I would have responded sooner but I did not see your posting until today.

In my experience with the 1990s model of Airstreams, the design of the cabinetry is poor, very poor, and the hardware used is just as bad.

I started working in my father’s custom cabinet shop back in the fifties as a boy. We have used just about every technique and material available to build or modify cabinets. My first Airstream was a 1966 model.

In the 1990 model years, Airstream relied on the hardwood face frames to carry the weight of the cabinet, drawers, and their contents. The shell of the cabinet was attached to the face frame via prefinished one-inch hardwood square wood strips. These strips were used as a transition between the hardwood facing and the paper covered particle board or in some cases, the plywood cabinet shell. They were secured with staples only. There was no glue used. Even if they had used glue, it would not have held since the wood strips were pre-finished. They also used these strips to secure the bottom back of the face frames to the floor via screws. These screws penetrated the carpeting in order to attach to the floor. The shell of the of the cabinets set on the carpeting without being secured to the floor. The carpeting was being compressed by the weight of the face frame and the screws holding them to the floor. The rest of the shell was only being held by gravity and the strength of staples in the face frame. The carpeting pushes back up against the shell, putting stress on the joint. As you use your Airstream, the contents and cabinet shell bounce. All the stress is on the stapled joints which in time WILL fail.

The drawer design and slide hardware exacerbated this inherent weakness and added further problems. The under drawer slide hardware connected to the back of the cabinet shell via a nylon sliding dovetail joint and the face frame. The sliding dovetail joint was used to ease assembly and to remedy the fact that the shell would not remain secure or parallel to the face frame, since it floats on the carpeting.
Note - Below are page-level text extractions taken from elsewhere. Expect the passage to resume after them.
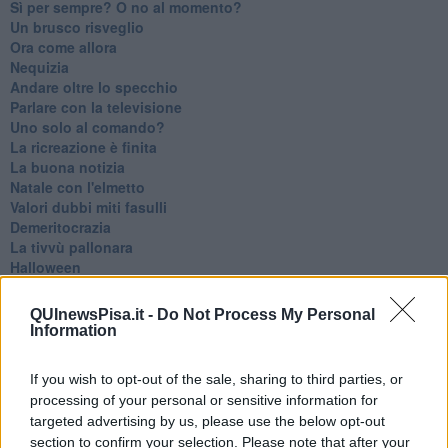
​Sì per sempre? O no al momento?
Un brusco risveglio
Ora come allora
Nequizia
Andare oltre lo specchio
Parlare con la televisione
Uno solo al comando?
La ricreazione è finita
La buona notizia
Natale con l'elmetto
Valori dubbi miti fasulli
Demeritocrazia
La tivvù pallonara
Halloween
​Lucrezia Borgia, una storia di potere
Facile profezia
QUInewsPisa.it -
Do Not Process My Personal
Il terzo compito
Information
L'abiura di Galileo
Fu vera gloria?
If you wish to opt-out of the sale, sharing to third parties, or
La guerricciola delle due rose
processing of your personal or sensitive information for
La truffa all'anziano
targeted advertising by us, please use the below opt-out
Alla fermata dell'autobus
section to confirm your selection. Please note that after your
La repressione sessuale per sentito dire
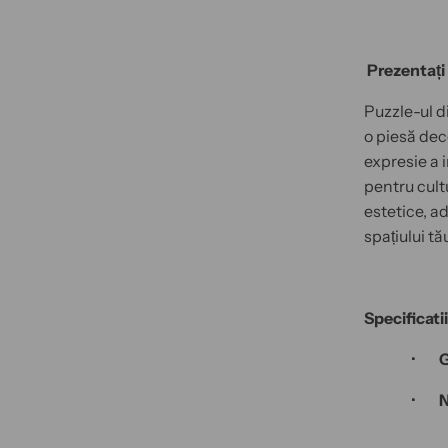
Prezentați
Puzzle-ul d
o piesă deco
expresie a 
pentru cult
estetice, a
spațiului tă
Specificati
· G
· Nu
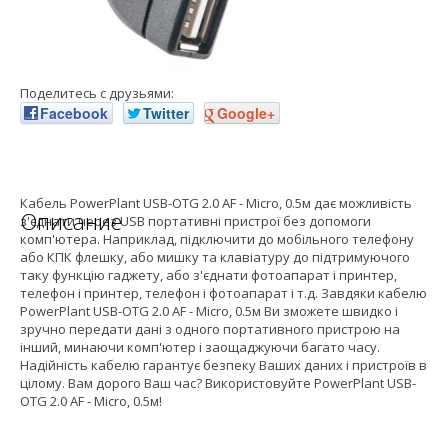
Поделитесь с друзьями:
Facebook
Twitter
Google+
Кабель PowerPlant USB-OTG 2.0 AF - Micro, 0.5м дає можливість
Описание
з'єднати через USB портативні пристрої без допомоги
комп'ютера. Наприклад, підключити до мобільного телефону
або КПК флешку, або мишку та клавіатуру до підтримуючого
таку функцію гаджету, або з'єднати фотоапарат і принтер,
телефон і принтер, телефон і фотоапарат і т.д. Завдяки кабелю
PowerPlant USB-OTG 2.0 AF - Micro, 0.5м Ви зможете швидко і
зручно передати дані з одного портативного пристрою на
інший, минаючи комп'ютер і заощаджуючи багато часу.
Надійність кабелю гарантує безпеку Ваших даних і пристроїв в
цілому. Вам дорого Ваш час? Використовуйте PowerPlant USB-
OTG 2.0 AF - Micro, 0.5м!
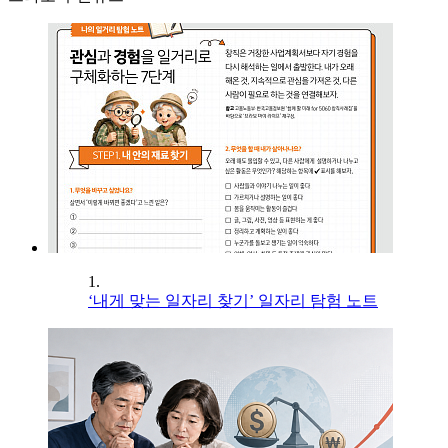
1.
‘내게 맞는 일자리 찾기’ 일자리 탐험 노트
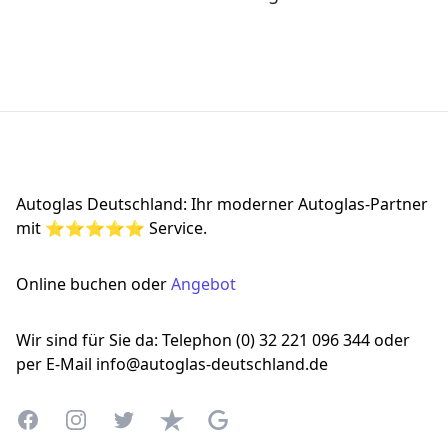
Footer
Autoglas Deutschland: Ihr moderner Autoglas-Partner
mit ⭐⭐⭐⭐⭐ Service.
Online buchen oder
Angebot
Wir sind für Sie da: Telephon (0) 32 221 096 344 oder
per E-Mail info@autoglas-deutschland.de
Facebook
Instagram
Twitter
Trustpilot
Google Business Profile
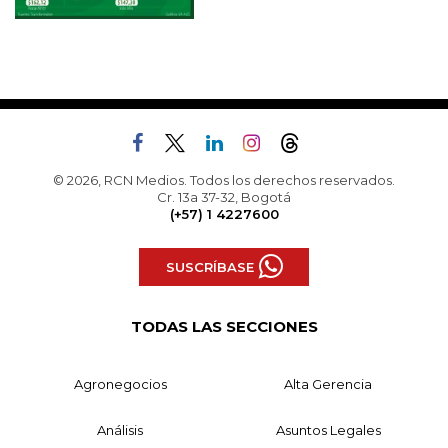
© 2026, RCN Medios. Todos los derechos reservados.
Cr. 13a 37-32, Bogotá
(+57) 1 4227600
SUSCRÍBASE
TODAS LAS SECCIONES
Agronegocios
Alta Gerencia
Análisis
Asuntos Legales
Six inches of the rear center back of the drawer, which supports the 1/8 inch thick bottom and its contents, was removed to accommodate these nylon drawer slides. These drawer slides were held in place via two screws into the edge of the particle board drawer back, and a 1/8 inch diameter pop rivet through the 1/8 inch bottom plywood. When you opened the drawer, the weight of the drawer and its contents forced the back of the shell up, further stressing the stapled face frame shell joint. This action also stressed the thin cabinet bottom forcing it to flex. In time and in most cases, the nylon slide failed first breaking the back connection to the shell. If you reinforce this nylon connection without securing the back of the shell to the floor, you continue to put stress on the stapled face frame to shell joint. In time, this joint totally fails.

I would recommend that all cabinets of this construction be attached to the floor in the back to take the stress off the weak face frame joint. I have used angle aluminum either screwed, or bolted if it is particle board, to the shell and to the floor. Make sure that the cabinets sides are square to the face frame before securing to the floor.

The best drawer slides that I have used in RVs, and I have used all of them over time, are the Blum Tandem Series Slides. I usually get the full extension slides in either the 75, or 110-pound rating. I also add the Blumotion Closing System. The Tandem Slides can be seen and tried at Home Depot in the higher priced cabinets on display. You cannot buy the hardware from them. They only want to sell you the entire cabinet. They do not have the Blumotion Closing System and they usually do not know what you’re talking about when you ask. The normal Tandem Slides have a self-closing system built in, but for RV and boats, it is best to add the Blumotion Closing System to prevent the drawer opening while traveling.

These Blum slides retail at a high price, but you can obtain them from the Net for a reasonable cost in whatever quantities you require. The best place I have found for price and service is cabinetparts.com. Their prices of the Blumotion Closing System are one-fifth the price of competing suppliers, less than $9 verses $45. They are in Florida but they have a warehouse in California so the shipping charges may seem high on the web site, but when they ship from the west coast the charges I finally pay are reduced. You can also get Blum detailed specifications from them for free when ordering. Be careful when price comparing. Some suppliers do not include the price of the required lock devices in their cost of the slides.

The only downside of the Blum slides is that they are made in standard three-inch increments 9", 12", 15" 18" 21" and 24". Your cabinet drawers will have to match these depths. You may have to rebuild your drawer boxes. I changed the bottom of the drawers to 1/4-inch birch plywood when I did mine. Good cabinets do not have to be heavy if they are design correctly to begin with.

When I build cabinets, my wife can stuff whatever she wants in them from feathers to anvils. I can always upgrade the axles. If the cabinets are correctly built, worrying about the weight of the contents is unnecessary especially if you have the correct vehicle to pull it.